The revival began in Barvas in 1822. A young girl read a story about the crucifixion of Christ, which she had learned at school, to her mother who was sick. The account made a deep impact on her mother and when a neighbour heard about it, on her too. Several women and then the sick woman's husband heard the story and were also deeply impacted. The work spread quickly from hamlet to hamlet and to other districts such as Gress and Callanish, until a great number had been converted.
As a result of this move of God meetings for prayer and exhortation were begun in various places. A strong degree of fanaticism attended the movement, with the occurrence of spasms, screaming and trances (some lasting 24 hours). Some converts, while in such state of physical prostration, claimed to be favoured with visions of heaven and hell.
With thanks to Tom Lennie and his book 'Land of Many Revivals'.

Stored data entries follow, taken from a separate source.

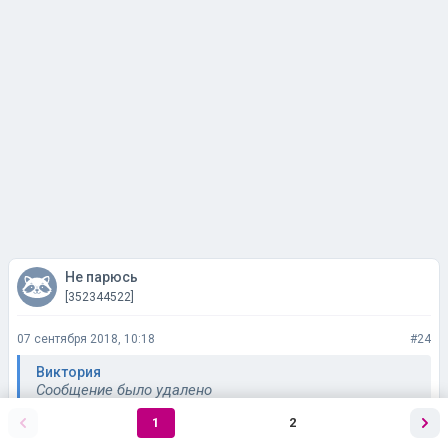
Не парюсь
[352344522]
07 сентября 2018, 10:18
#24
Виктория
Сообщение было удалено
1
2
Не знаю. До появления резинок-пружинок я носила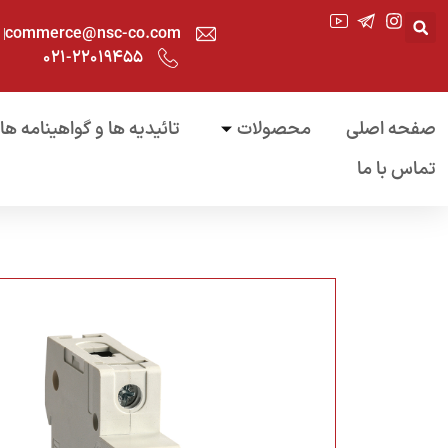
commerce@nsc-co.com
۰۲۱-۲۲۰۱۹۴۵۵
صفحه اصلی
محصولات
تائیدیه ها و گواهینامه ها
تماس با ما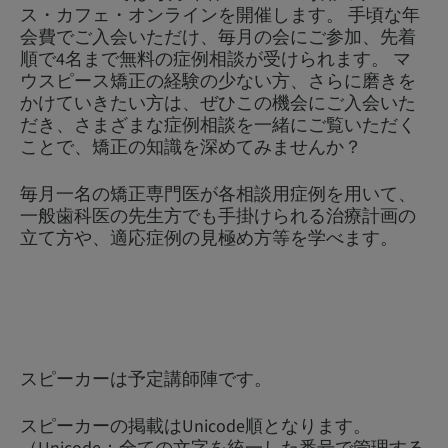
ス・カフェ・オンラインを開催します。 手頃な年
会費でご入会いただけ、毎月の会にご参加、先着
順で4名まで無料の症例相談が受けられます。 マ
ウスピース矯正の経験の少ない方、さらに磨きを
かけていきたい方は、ぜひこの機会にご入会いた
だき、さまざまな症例相談を一緒にご覧いただく
ことで、矯正の知識を深めてみませんか？
毎月一名の矯正専門医が各相談用症例を用いて、
一般歯科医の先生方でも手掛けられる治療計画の
立て方や、適応症例の見極め方等を学べます。
スピーカーは予定講師陣です。
スピーカーの掲載はUnicode順となります。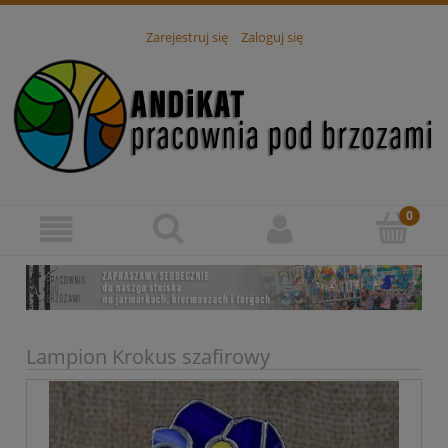
Zarejestruj się
Zaloguj się
Lampion Krokus szafirowy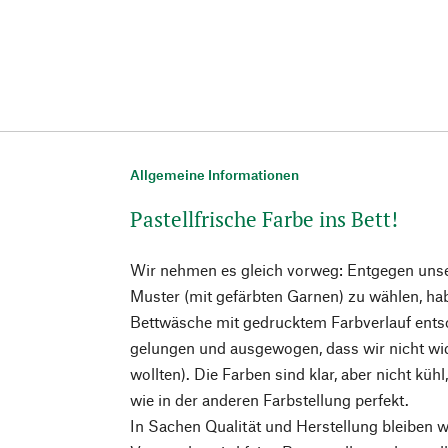
Allgemeine Informationen
Pastellfrische Farbe ins Bett!
Wir nehmen es gleich vorweg: Entgegen uns
Muster (mit gefärbten Garnen) zu wählen, hab
Bettwäsche mit gedrucktem Farbverlauf entsc
gelungen und ausgewogen, dass wir nicht wi
wollten). Die Farben sind klar, aber nicht küh
wie in der anderen Farbstellung perfekt.
In Sachen Qualität und Herstellung bleiben wi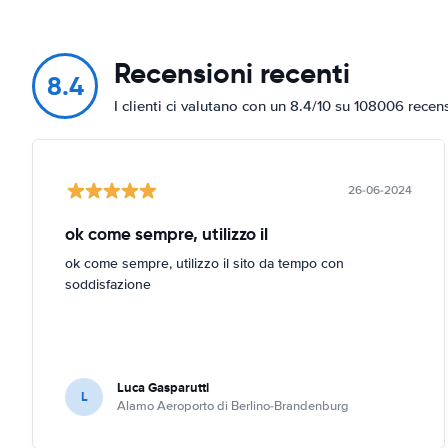
Recensioni recenti
8.4
I clienti ci valutano con un 8.4/10 su 108006 recen
26-06-2024
ok come sempre, utilizzo il
ok come sempre, utilizzo il sito da tempo con
soddisfazione
Luca Gasparutti
L
Alamo Aeroporto di Berlino-Brandenburg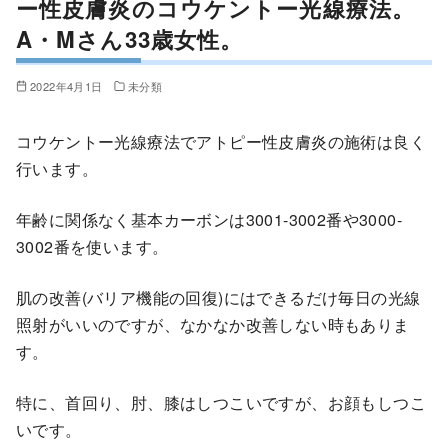
ー性皮膚炎のコウケントー光線療法。
A・Mさん33歳女性。
2022年4月1日
未分類
コウケントー光線療法でアトピー性皮膚炎の施術は良く
行います。
年齢に関係なく基本カーボンは3001‐3002番や3000‐
3002番を使います。
肌の改善(バリア機能の回復)にはできるだけ毎日の光線
照射がいいのですが、なかなか改善しない時もありま
す。
特に、首回り、肘、膝はしつこいですが、お顔もしつこ
いです。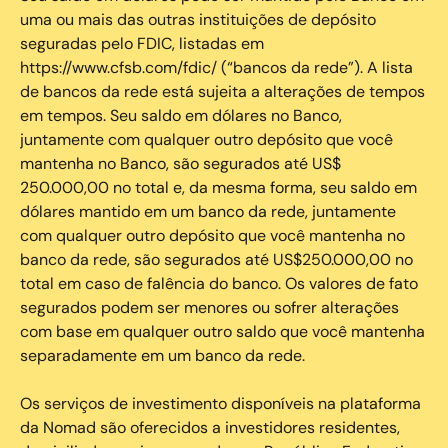
uma ou mais das outras instituições de depósito
seguradas pelo FDIC, listadas em
https://www.cfsb.com/fdic/ (“bancos da rede”). A lista
de bancos da rede está sujeita a alterações de tempos
em tempos. Seu saldo em dólares no Banco,
juntamente com qualquer outro depósito que você
mantenha no Banco, são segurados até US$
250.000,00 no total e, da mesma forma, seu saldo em
dólares mantido em um banco da rede, juntamente
com qualquer outro depósito que você mantenha no
banco da rede, são segurados até US$250.000,00 no
total em caso de falência do banco. Os valores de fato
segurados podem ser menores ou sofrer alterações
com base em qualquer outro saldo que você mantenha
separadamente em um banco da rede.
Os serviços de investimento disponíveis na plataforma
da Nomad são oferecidos a investidores residentes,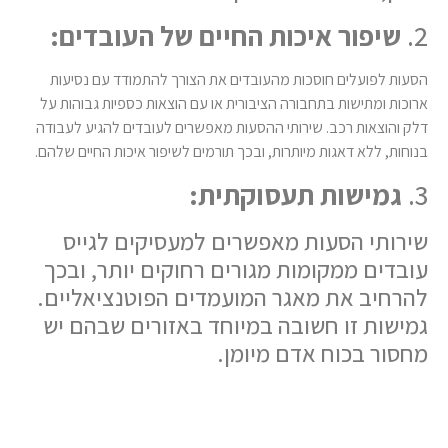
2.
שיפור איכות החיים של העובדים:
הסעות לפועלים חוסכות מהעובדים את הצורך להתמודד עם נסיעות
ארוכות ומתישות בתחבורה הציבורית או עם הוצאות כספיות גבוהות על
דלק והוצאות רכב. שירותי ההסעות מאפשרים לעובדים להגיע לעבודה
בנוחות, ללא דאגות מיותרות, ובכך תורמים לשיפור איכות החיים שלהם.
3.
גמישות תעסוקתית:
שירותי הסעות מאפשרים למעסיקים לגייס
עובדים ממקומות מגורים רחוקים יותר, ובכך
להרחיב את מאגר המועמדים הפוטנציאליים.
גמישות זו חשובה במיוחד באזורים שבהם יש
מחסור בכוח אדם מיומן.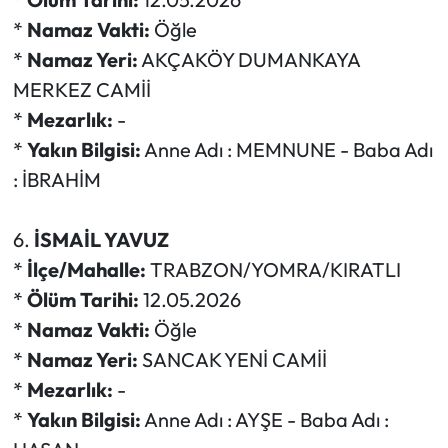
*
Namaz Vakti:
Öğle
*
Namaz Yeri:
AKÇAKÖY DUMANKAYA
MERKEZ CAMİİ
*
Mezarlık:
-
*
Yakın Bilgisi:
Anne Adı : MEMNUNE - Baba Adı
: İBRAHİM
6.
İSMAİL YAVUZ
*
İlçe/Mahalle:
TRABZON/YOMRA/KIRATLI
*
Ölüm Tarihi:
12.05.2026
*
Namaz Vakti:
Öğle
*
Namaz Yeri:
SANCAK YENİ CAMİİ
*
Mezarlık:
-
*
Yakın Bilgisi:
Anne Adı : AYŞE - Baba Adı :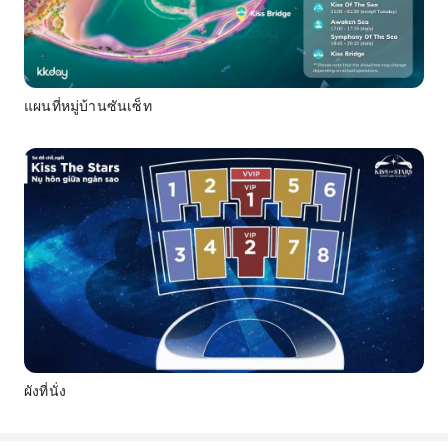
แผนที่หมู่บ้านซันเซ็ท
ผังที่นั่ง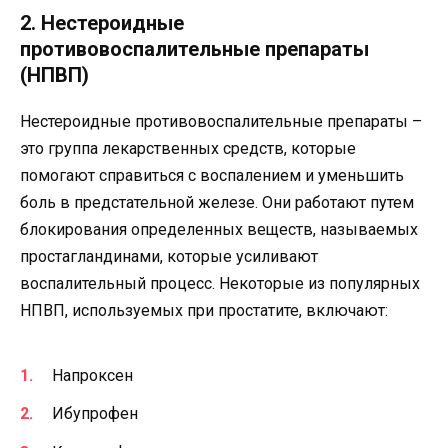
2. Нестероидные
противовоспалительные препараты
(НПВП)
Нестероидные противовоспалительные препараты –
это группа лекарственных средств, которые
помогают справиться с воспалением и уменьшить
боль в предстательной железе. Они работают путем
блокирования определенных веществ, называемых
простагландинами, которые усиливают
воспалительный процесс. Некоторые из популярных
НПВП, используемых при простатите, включают:
Напроксен
Ибупрофен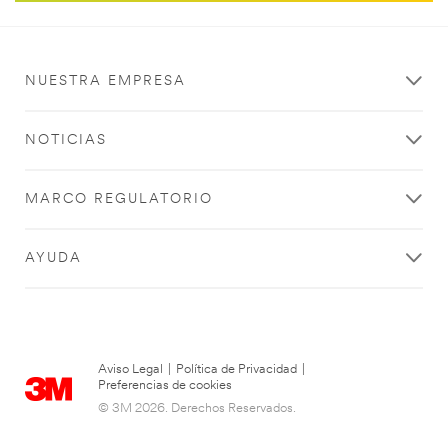
NUESTRA EMPRESA
NOTICIAS
MARCO REGULATORIO
AYUDA
Aviso Legal
|
Política de Privacidad
|
Preferencias de cookies
© 3M 2026. Derechos Reservados.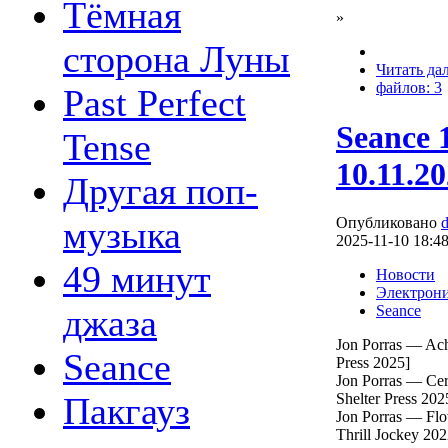
Тёмная
»
сторона Луны
Читать да
файлов: 3
Past Perfect
Seance 
Tense
10.11.2
Другая поп-
музыка
Опубликовано
2025-11-10 18:4
49 минут
Новости
Электрон
джаза
Seance
Jon Porras — Ach
Seance
Press 2025]
Jon Porras — Ce
Пакгауз
Shelter Press 202
Jon Porras — Flo
Thrill Jockey 202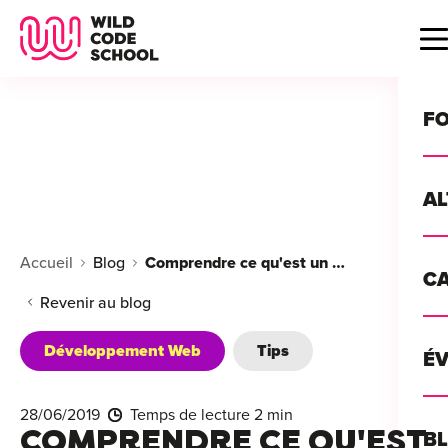
Wild Code School Header Logo
B
F
A
For
Accueil
Blog
Comprendre ce qu'est un préprocesseur
C
GU
For
Revenir au blog
?
For
Développement Web
Tips
Déc
É
For
vou
CA
de 
28/06/2019
Temps de lecture 2 min
Étu
Alt
COMPRENDRE CE QU'EST
B
T
con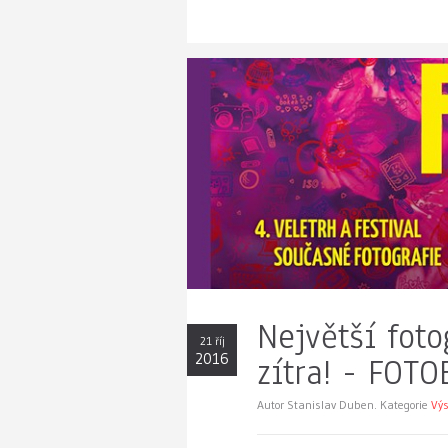
Největší foto
21 říj
2016
zítra! - FOT
Autor Stanislav Duben. Kategorie
Výs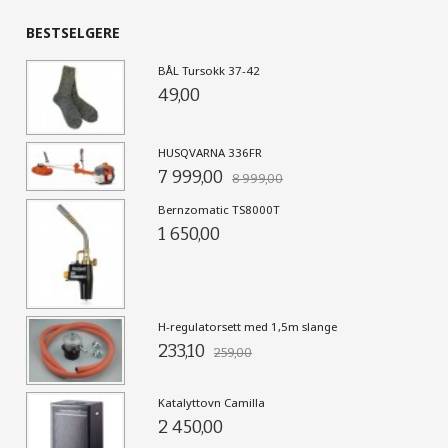
BESTSELGERE
BÅL Tursokk 37-42
49,00
HUSQVARNA 336FR
7 999,00
8 999,00
Bernzomatic TS8000T
1 650,00
H-regulatorsett med 1,5m slange
233,10
259,00
Katalyttovn Camilla
2 450,00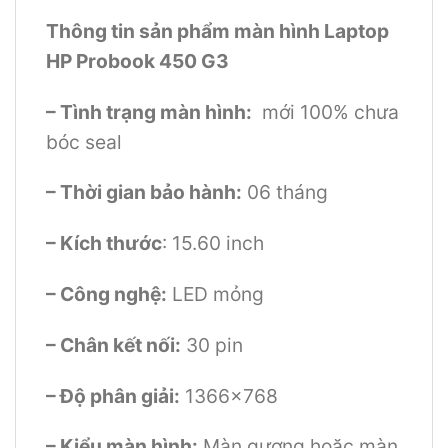
Thông tin sản phẩm màn hình Laptop
HP Probook 450 G3
– Tình trạng màn hình:
mới 100% chưa
bóc seal
– Thời gian bảo hành:
06 tháng
– Kích thước
: 15.60 inch
– Công nghệ:
LED mỏng
– Chân kết nối:
30 pin
– Độ phân giải:
1366×768
– Kiểu màn hình:
Màn gương hoặc màn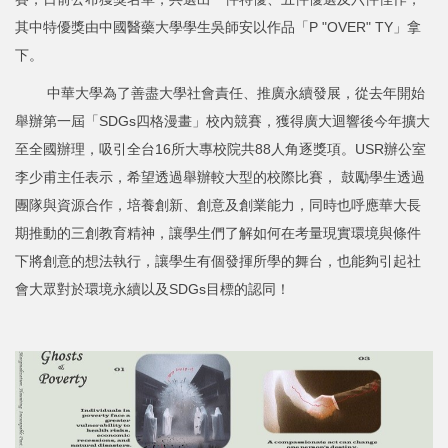
其中特優獎由中國醫藥大學學生吳師安以作品「P "OVER" TY」拿
下。
中華大學為了善盡大學社會責任、推廣永續發展，從去年開始
舉辦第一屆「SDGs四格漫畫」校內競賽，獲得廣大迴響後今年擴大
至全國辦理，吸引全台16所大專校院共88人角逐獎項。USR辦公室
李少甫主任表示，希望透過舉辦較大型的校際比賽， 鼓勵學生透過
團隊與資源合作，培養創新、創意及創業能力，同時也呼應華大長
期推動的三創教育精神，讓學生們了解如何在考量現實環境與條件
下將創意的想法執行，讓學生有個發揮所學的舞台，也能夠引起社
會大眾對於環境永續以及SDGs目標的認同！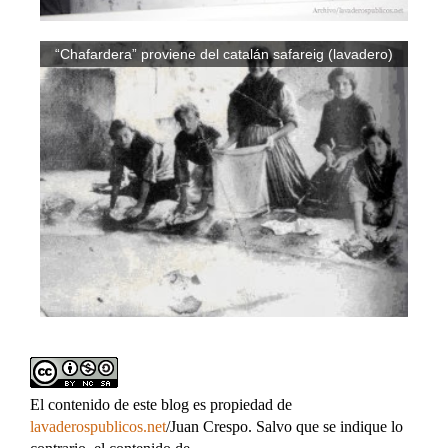
“Chafardera” proviene del catalán safareig (lavadero)
El contenido de este blog es propiedad de
lavaderospublicos.net
/Juan Crespo. Salvo que se indique lo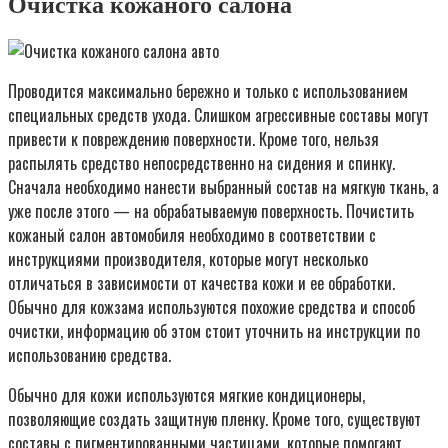
Очистка кожаного салона
Проводится максимально бережно и только с использованием
специальных средств ухода. Слишком агрессивные составы могут
привести к повреждению поверхности. Кроме того, нельзя
распылять средство непосредственно на сидения и спинку.
Сначала необходимо нанести выбранный состав на мягкую ткань, а
уже после этого — на обрабатываемую поверхность. Почистить
кожаный салон автомобиля необходимо в соответствии с
инструкциями производителя, которые могут несколько
отличаться в зависимости от качества кожи и ее обработки.
Обычно для кожзама используются похожие средства и способ
очистки, информацию об этом стоит уточнить на инструкции по
использованию средства.
Обычно для кожи используются мягкие кондиционеры,
позволяющие создать защитную пленку. Кроме того, существуют
составы с пигментированными частицами, которые помогают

It seems, in my opinion, that this revival developed into something very unsavoury. There were several very strange occurrences that in my opinion does not sound like God. Several people who claimed to have visions etc did not show any change in their way of life.
Some local ministers wrote of the insanity, convulsive fits, mental derangement, suicide, domestic violence and despair were outcomes of the religious mania. Also, idleness, theft and disorderly conduct.
1822 became known as 'the year of the swoonings' because of the unusual manifestations, either real or imaginary. What happened here is a warning to us all that we have to be very discerning.
'Lochs experienced great upheaval and unrest. Vast enthusiasms through the revival had spread over the whole people... the revival had taken a firm hold of the minds of the people, many being yet in the first fervour of conversion'.